The criminalisation of enterprise
The “permission society” is most visible in its war on the small entrepreneur. In a country with catastrophic unemployment, one would assume the government would roll out the red carpet for anyone willing to take a risk. Instead, they roll out the red tape.
Try to set up a stall to sell avocados on a street corner. You are not viewed as a hero of the free market; you are a “nuisance” to be regulated. You need a trading permit. You need to navigate by-laws that differ from municipality to municipality. The proposed “Standard Draft By-Law for Township Economies” and the harsh crackdowns on informal traders in metros like Johannesburg reveal a government that views organic economic activity with deep suspicion. They want an economy they can measure, tax, and control, not one that actually works.
Even the creative arts are not immune. To film in a public street, a space ostensibly owned by the public, requires a permit, often applied for weeks in advance, with fees attached. The spontaneous capturing of public life is codified, regulated, and monetised by the state.
The nanny state tightens its grip
The overreach extends terrifyingly into our private bodies. The government no longer trusts you to decide what to put in your own mouth.
The Tobacco Products and Electronic Delivery Systems Control Bill is the epitome of this paternalism. It does not merely seek to warn; it seeks to obliterate the industry through draconian display bans and plain packaging, treating adults like recalcitrant children. Similarly, the sugar tax (Health Promotion Levy) operates on the arrogant assumption that the poor are too stupid to budget for their own groceries and must be taxed into “better” choices.
The final frontier: The NHI
But the absolute zenith of this statist creep is the National Health Insurance (NHI) Act. Here, the state seeks to nationalise the very mechanism of our survival. By threatening to effectively ban private medical aid for services covered by the NHI, the government is stripping citizens of the most fundamental right: the choice of how to protect their own health. The “Certificate of Need,” a mechanism that would allow the state to dictate where a doctor may practice, treats medical professionals not as free citizens, but as state assets to be deployed on a map like pawns.
The fatal conceit
Why has this happened? It is born of what Friedrich Hayek called the “fatal conceit”, the belief that a central planner can possess enough information to run an economy and a society better than the millions of individuals acting within it.

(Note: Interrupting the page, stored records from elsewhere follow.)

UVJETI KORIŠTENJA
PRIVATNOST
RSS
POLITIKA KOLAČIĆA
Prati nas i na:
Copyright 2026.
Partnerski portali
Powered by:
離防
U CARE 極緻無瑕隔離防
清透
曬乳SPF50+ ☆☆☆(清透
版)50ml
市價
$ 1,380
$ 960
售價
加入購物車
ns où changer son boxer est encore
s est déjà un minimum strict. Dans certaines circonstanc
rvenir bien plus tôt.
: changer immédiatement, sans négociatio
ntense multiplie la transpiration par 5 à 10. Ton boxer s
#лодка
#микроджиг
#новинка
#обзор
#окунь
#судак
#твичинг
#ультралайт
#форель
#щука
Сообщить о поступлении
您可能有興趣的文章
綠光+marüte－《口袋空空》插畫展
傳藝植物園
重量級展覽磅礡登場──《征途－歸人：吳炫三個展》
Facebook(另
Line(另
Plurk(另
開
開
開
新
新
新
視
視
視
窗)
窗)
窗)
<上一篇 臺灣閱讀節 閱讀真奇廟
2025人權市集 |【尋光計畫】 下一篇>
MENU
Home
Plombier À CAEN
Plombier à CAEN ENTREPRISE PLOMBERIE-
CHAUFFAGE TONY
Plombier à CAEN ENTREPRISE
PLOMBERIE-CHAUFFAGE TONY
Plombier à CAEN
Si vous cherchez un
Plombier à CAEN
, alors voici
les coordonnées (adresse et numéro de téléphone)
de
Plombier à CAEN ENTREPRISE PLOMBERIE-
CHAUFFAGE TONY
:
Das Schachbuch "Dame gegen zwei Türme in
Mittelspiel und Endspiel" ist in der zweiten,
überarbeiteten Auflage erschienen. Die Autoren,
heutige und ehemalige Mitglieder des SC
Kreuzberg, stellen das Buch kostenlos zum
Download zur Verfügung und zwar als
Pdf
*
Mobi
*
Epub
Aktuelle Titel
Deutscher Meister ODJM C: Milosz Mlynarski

We have traded the chaotic creativity of the free market for the sterile order of the permit office. We have forgotten that innovation does not ask for permission; it asks for forgiveness. By demanding a license to trade, a permit to drive, and a sanction to heal, the South African government has not just stifled the economy; it has infantilised its citizens. We are no longer pioneers in a rugged land; we are dependents in a waiting room, hoping our number gets called.

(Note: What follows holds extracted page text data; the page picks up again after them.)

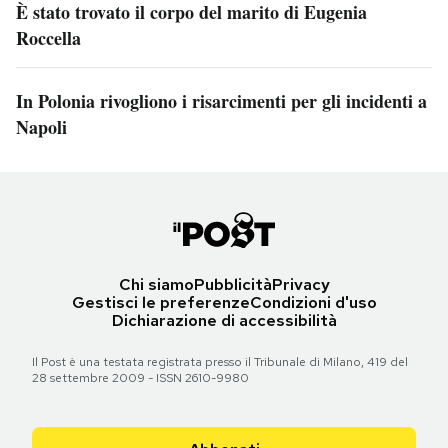
È stato trovato il corpo del marito di Eugenia
Roccella
In Polonia rivogliono i risarcimenti per gli incidenti a
Napoli
Chi siamo
Pubblicità
Privacy
Gestisci le preferenze
Condizioni d'uso
Dichiarazione di accessibilità
Il Post è una testata registrata presso il Tribunale di Milano, 419 del
28 settembre 2009 - ISSN 2610-9980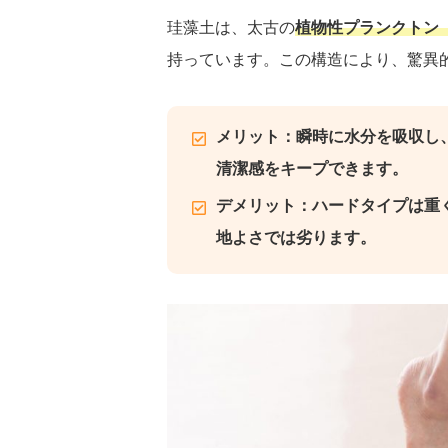
珪藻土は、太古の
植物性プランクトン
持っています。この構造により、驚異
メリット：瞬時に水分を吸収し
清潔感をキープできます。
デメリット：ハードタイプは重
地よさでは劣ります。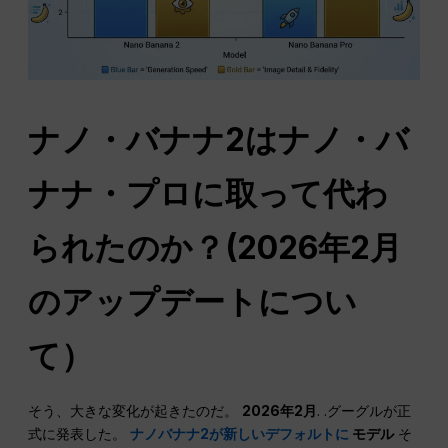
ナノ・バナナ2はナノ・バ
ナナ・プロに取って代わ
られたのか？(2026年2月
のアップデートについ
て）
そう、大きな変化が起きたのだ。
2026年2月
. .グーグルが正
式に発表した。
ナノバナナ2が新しいデフォルトに
モデル
そ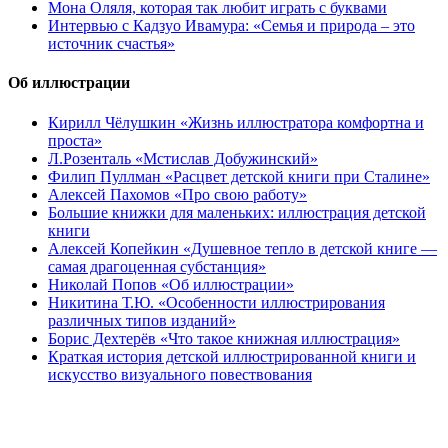
Мона Оляля, которая так любит играть с буквами
Интервью с Кадзуо Ивамура: «Семья и природа – это
источник счастья»
Об иллюстрации
Кирилл Чёлушкин «Жизнь иллюстратора комфортна и
проста»
Л.Розенталь «Мстислав Добужинский»
Филип Пуллман «Расцвет детской книги при Сталине»
Алексей Пахомов «Про свою работу»
Большие книжки для маленьких: иллюстрация детской
книги
Алексей Копейкин «Душевное тепло в детской книге —
самая драгоценная субстанция»
Николай Попов «Об иллюстрации»
Никитина Т.Ю. «Особенности иллюстрирования
различных типов изданий»
Борис Дехтерёв «Что такое книжная иллюстрация»
Краткая история детской иллюстрированной книги и
искусство визуального повествования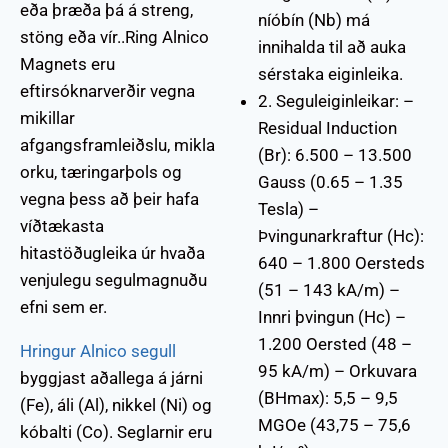
eða þræða þá á streng,
níóbín (Nb) má
stöng eða vír..Ring Alnico
innihalda til að auka
Magnets eru
sérstaka eiginleika.
eftirsóknarverðir vegna
2. Seguleiginleikar: –
mikillar
Residual Induction
afgangsframleiðslu, mikla
(Br): 6.500 – 13.500
orku, tæringarþols og
Gauss (0.65 – 1.35
vegna þess að þeir hafa
Tesla) –
víðtækasta
Þvingunarkraftur (Hc):
hitastöðugleika úr hvaða
640 – 1.800 Oersteds
venjulegu segulmagnuðu
(51 – 143 kA/m) –
efni sem er.
Innri þvingun (Hc) –
1.200 Oersted (48 –
Hringur Alnico segull
95 kA/m) – Orkuvara
byggjast aðallega á járni
(BHmax): 5,5 – 9,5
(Fe), áli (Al), nikkel (Ni) og
MGOe (43,75 – 75,6
kóbalti (Co). Seglarnir eru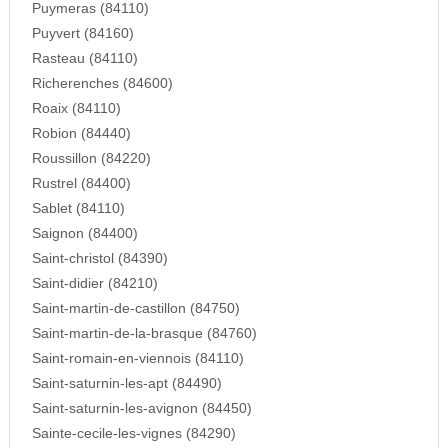
Puymeras (84110)
Puyvert (84160)
Rasteau (84110)
Richerenches (84600)
Roaix (84110)
Robion (84440)
Roussillon (84220)
Rustrel (84400)
Sablet (84110)
Saignon (84400)
Saint-christol (84390)
Saint-didier (84210)
Saint-martin-de-castillon (84750)
Saint-martin-de-la-brasque (84760)
Saint-romain-en-viennois (84110)
Saint-saturnin-les-apt (84490)
Saint-saturnin-les-avignon (84450)
Sainte-cecile-les-vignes (84290)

Charl Heydenrych is a retired human resources practitioner and a libertarian.


Absolutely! And the effects are devastating in terms of economic progress, let alone the dehumanising of us as thinking human beings with a free will which enable us to create miracles when unbounded by the pathetic bureaucrats...
Excellent article Charl ... a genuine free market would uplift the masses in a way no amount of central planning ever could.

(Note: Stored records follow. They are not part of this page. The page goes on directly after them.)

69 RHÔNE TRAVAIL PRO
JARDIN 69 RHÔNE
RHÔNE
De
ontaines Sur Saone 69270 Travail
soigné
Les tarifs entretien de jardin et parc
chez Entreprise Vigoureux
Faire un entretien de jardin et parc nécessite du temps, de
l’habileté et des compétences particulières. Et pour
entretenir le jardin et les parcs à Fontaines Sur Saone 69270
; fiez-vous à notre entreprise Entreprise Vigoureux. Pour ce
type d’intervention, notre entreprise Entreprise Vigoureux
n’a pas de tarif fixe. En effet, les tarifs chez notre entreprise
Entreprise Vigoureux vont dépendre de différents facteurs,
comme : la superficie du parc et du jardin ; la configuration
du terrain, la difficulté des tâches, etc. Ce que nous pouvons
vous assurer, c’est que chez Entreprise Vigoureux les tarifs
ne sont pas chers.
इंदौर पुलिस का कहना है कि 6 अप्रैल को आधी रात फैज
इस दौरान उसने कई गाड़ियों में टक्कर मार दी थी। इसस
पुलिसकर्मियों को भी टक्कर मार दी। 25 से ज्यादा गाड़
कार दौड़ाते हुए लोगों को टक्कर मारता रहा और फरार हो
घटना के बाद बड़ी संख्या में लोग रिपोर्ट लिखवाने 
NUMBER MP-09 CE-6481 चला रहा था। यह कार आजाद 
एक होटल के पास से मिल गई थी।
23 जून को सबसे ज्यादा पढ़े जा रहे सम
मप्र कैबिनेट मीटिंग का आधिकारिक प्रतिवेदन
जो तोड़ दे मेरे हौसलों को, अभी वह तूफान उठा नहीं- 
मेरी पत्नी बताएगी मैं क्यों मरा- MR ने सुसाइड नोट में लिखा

The Establishment however, including ironically economists who are market "friendly", argues for regulation because of "market failures".
In societies wherein Trevor Watkins' Harm Consent Rule, the HCR, coupled to the NoU, the "Nature of Us", would prevail, there would be no market failures.
The free market becomes self regulating as any instance of harm without consent relative to the NoU becomes liable for compensation.